Simon will be hosting the evening on the 17th. See you then, Ella
Tuesday March 20th.
Spring has arrived, even though the weather has recently not been behaving itself, and we find ourselves here again at The Six Bells at the Spring Equinox. Three days ago was Saint Patrick's Day, which is also a time to celebrate, even if you aren't of Irish descent, so it had been arranged for tonight to be Irish Theme night.
As with other theme nights, it is not obligatory to stick to the theme, but it is good to have a go at playing something that is not normally in our own repertoire, and is perhaps out of our own comfort zone.
We suggested that everyone should be drinking either Guinness or Irish Whiskey, but that also was not obligatory. On the theme of whiskey (Irish spelling) -- not whisky ( Scottish spelling), I poured out 'Whiskey in the Jar', a song that has been done by many people, and with each version having different lyrics.
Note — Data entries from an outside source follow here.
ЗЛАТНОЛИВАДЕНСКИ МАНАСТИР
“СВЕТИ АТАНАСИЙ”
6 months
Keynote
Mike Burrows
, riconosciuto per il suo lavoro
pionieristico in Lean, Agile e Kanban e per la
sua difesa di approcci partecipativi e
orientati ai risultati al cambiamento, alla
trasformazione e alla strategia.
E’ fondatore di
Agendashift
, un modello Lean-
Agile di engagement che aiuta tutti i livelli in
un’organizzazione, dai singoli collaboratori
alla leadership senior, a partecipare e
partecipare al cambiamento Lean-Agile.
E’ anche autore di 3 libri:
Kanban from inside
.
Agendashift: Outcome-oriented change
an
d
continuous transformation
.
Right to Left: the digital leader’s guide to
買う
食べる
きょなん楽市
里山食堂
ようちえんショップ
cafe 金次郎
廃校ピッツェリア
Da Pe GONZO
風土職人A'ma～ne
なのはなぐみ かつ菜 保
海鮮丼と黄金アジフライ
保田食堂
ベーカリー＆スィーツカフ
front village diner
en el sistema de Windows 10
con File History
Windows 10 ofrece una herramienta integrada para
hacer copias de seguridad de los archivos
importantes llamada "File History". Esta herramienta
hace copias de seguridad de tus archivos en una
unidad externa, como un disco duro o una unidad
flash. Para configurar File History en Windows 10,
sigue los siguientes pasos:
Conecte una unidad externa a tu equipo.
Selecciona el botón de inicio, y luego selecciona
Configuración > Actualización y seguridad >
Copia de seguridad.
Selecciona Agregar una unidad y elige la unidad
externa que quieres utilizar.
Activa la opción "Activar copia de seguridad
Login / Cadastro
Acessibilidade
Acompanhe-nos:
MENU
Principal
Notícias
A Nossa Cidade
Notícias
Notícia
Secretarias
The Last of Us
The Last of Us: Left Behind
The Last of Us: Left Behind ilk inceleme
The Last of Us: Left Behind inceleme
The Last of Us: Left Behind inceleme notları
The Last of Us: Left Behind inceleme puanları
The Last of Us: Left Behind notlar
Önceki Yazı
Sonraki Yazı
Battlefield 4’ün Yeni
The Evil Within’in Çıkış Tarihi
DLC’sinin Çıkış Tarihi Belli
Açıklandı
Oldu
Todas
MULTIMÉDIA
Then came 'Sweet Sixteen' best known performed by The Fureys but written by James Thornton, an American performer, but born in Dublin in 1898. My third tipple was Phil and June Colclough's 'Song for Ireland', well known as being sung by Mary Black.
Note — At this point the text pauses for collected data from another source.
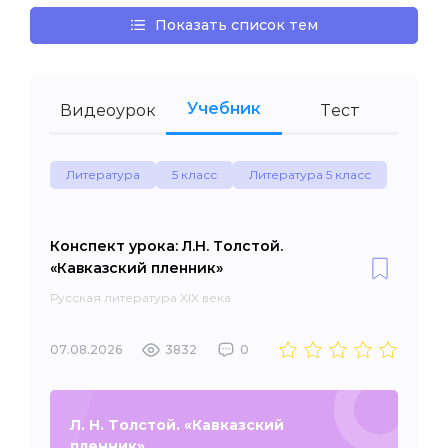
Показать список тем
Учебник
Видеоурок
Тест
Литература
5 класс
Литература 5 класс
Конспект урока: Л.Н. Толстой.
«Кавказский пленник»
Русская литература XIX века
07.08.2026
3832
0
Л. Н. Толстой. «Кавказский
пленник»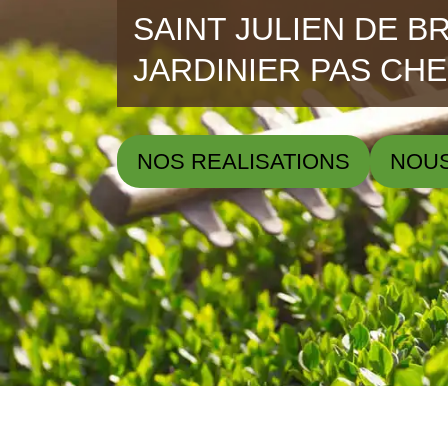
SAINT JULIEN DE BR
JARDINIER PAS CH
NOS REALISATIONS
NOU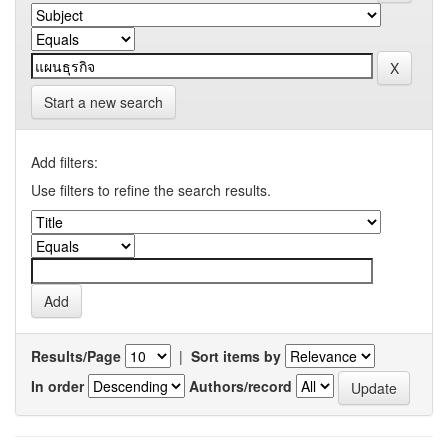
Start a new search
Add filters:
Use filters to refine the search results.
Results/Page
|
Sort items by
In order
Authors/record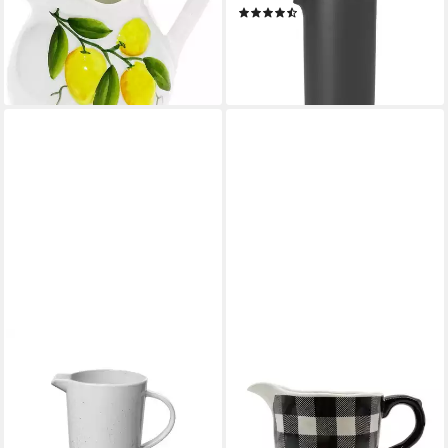
(2)
Milchkännchen aus Keramik
ab 20,95 €
mit Zitronen Relief
lieferbar - in 2-3 Werktagen bei dir
28,74 €
lieferbar - in 2-3 Werktagen bei dir
BLOMUS
NEUETISCHKULTUR
Wasserkrug -SABLO-
Wasserkrug Krug 0,8 Liter
Designer Krug: Elegantes
Keramik gemustert, (Stück, 1-
Steingut-Design, (1-tlg),
tlg., 1 Krug), Messbecher
1000ml,
Kanne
It's always nice to see Jason Loughran and Lisa Jackson singing together , and they took to the floor to give us 'Running on Faith' by Jerry Lynn Williams, Tom Waite's 'Looking for the Heart of Saturday Night', followed by 'The Lifeline', one of the songs written by Jason's father Gerry Lockran. Jason and Lisa play with a pure and sensitive touch, yet powerful.
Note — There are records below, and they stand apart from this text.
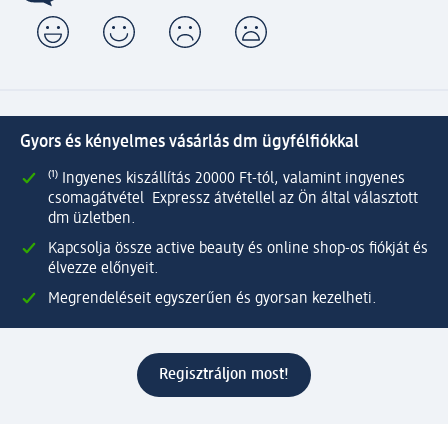
Gyors és kényelmes vásárlás dm ügyfélfiókkal
⁽¹⁾ Ingyenes kiszállítás 20000 Ft-tól, valamint ingyenes
csomagátvétel Expressz átvétellel az Ön által választott
dm üzletben.
Kapcsolja össze active beauty és online shop-os fiókját és
élvezze előnyeit.
Megrendeléseit egyszerűen és gyorsan kezelheti.
Regisztráljon most!
Kérdések és válaszok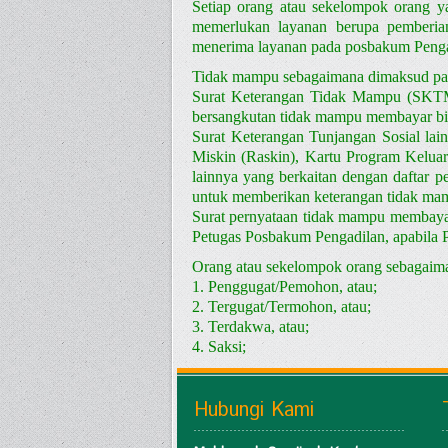
Setiap orang atau sekelompok orang y
memerlukan layanan berupa pemberia
menerima layanan pada posbakum Penga
Tidak mampu sebagaimana dimaksud pada
Surat Keterangan Tidak Mampu (SKTM)
bersangkutan tidak mampu membayar bia
Surat Keterangan Tunjangan Sosial la
Miskin (Raskin), Kartu Program Kelua
lainnya yang berkaitan dengan daftar p
untuk memberikan keterangan tidak mam
Surat pernyataan tidak mampu membayar
Petugas Posbakum Pengadilan, apabila 
Orang atau sekelompok orang sebagaiman
1. Penggugat/Pemohon, atau;
2. Tergugat/Termohon, atau;
3. Terdakwa, atau;
4. Saksi;
Hubungi Kami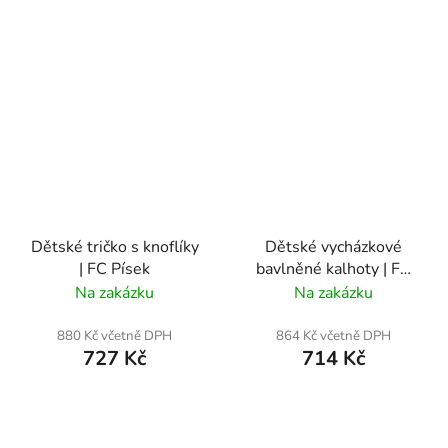
Dětské tričko s knoflíky
Dětské vycházkové
| FC Písek
bavlněné kalhoty | FC
Písek
Na zakázku
Na zakázku
880 Kč včetně DPH
864 Kč včetně DPH
727 Kč
714 Kč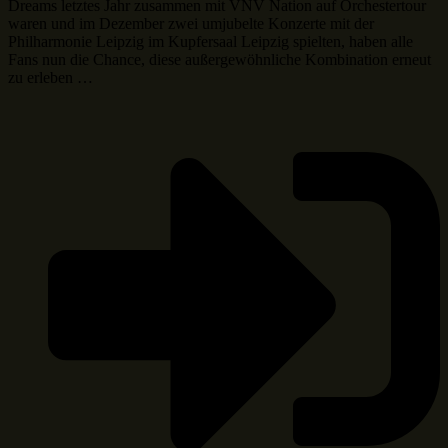
Dreams letztes Jahr zusammen mit VNV Nation auf Orchestertour
waren und im Dezember zwei umjubelte Konzerte mit der
Philharmonie Leipzig im Kupfersaal Leipzig spielten, haben alle
Fans nun die Chance, diese außergewöhnliche Kombination erneut
zu erleben …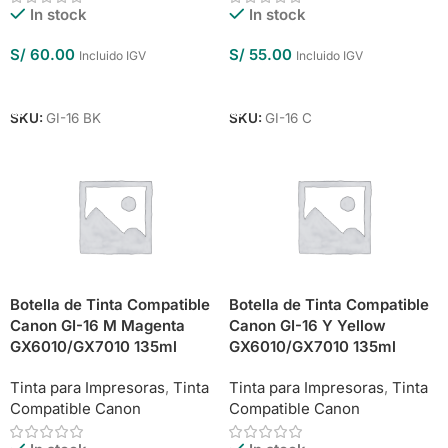
In stock
In stock
S/
60.00
S/
55.00
Incluido IGV
Incluido IGV
Añadir Al Carrito
Añadir Al Carrito
SKU:
GI-16 BK
SKU:
GI-16 C
Botella de Tinta Compatible
Botella de Tinta Compatible
Canon GI-16 M Magenta
Canon GI-16 Y Yellow
GX6010/GX7010 135ml
GX6010/GX7010 135ml
Tinta para Impresoras
,
Tinta
Tinta para Impresoras
,
Tinta
Compatible Canon
Compatible Canon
The same could be said of Simon Watt. So I'll say it. Simon gave us a powerful, yet pure and sensitive take, on 'From Galway to Graceland' by Richard Thompson, and 'The Mountains of Mourne' by Irish composer Percy French. He followed these with one of his own ,always clever, compositions: 'Rocket Man'. ( RE: Kim Jong Un). He tried to convince us that Kim Jong Un's Great Grandmother was Irish, so that his song has an Irish connection. Fake news !
Next up was Manus McDaid, with a different guitar tonight, a Spanish acoustic, and he began with a great version of the traditional 'Blackwaterside' played in the style of Bert Jansch. He then brought out two of his own compositions: 'Above the Ether' and 'Whatever', both played in his brilliant jazz/ blues style.
Another keen performer of self - penned work is, of course, Chris Martin. Chris gave us one of his clever 'protest songs' which points a finger, or should that be two fingers? - at so many things that are wrong about our nation. 'Funked -up Country'. I said funked -up country. This was followed with 'Something to Believe', and then the story of his road trip in the USA, 'I went to America'. Thanks Chis, and for being in charge of the sound desk as well.
Terry Lees always plays brilliantly, and tonight he decided to save his singing voice and just give us some Irish tunes. He launched into a medley of three , beginning with 'She moves through the Fair', then 'Planxty Irwin', composed by Turlough O'Carolan -- ( there's a great Irish name) ! -- Then 'Johnny's gone to Hilo'. Manus came back then to accompany him on guitar with 'The Rakes of Mallow', with Terry playing the lead on his resonator mandolin.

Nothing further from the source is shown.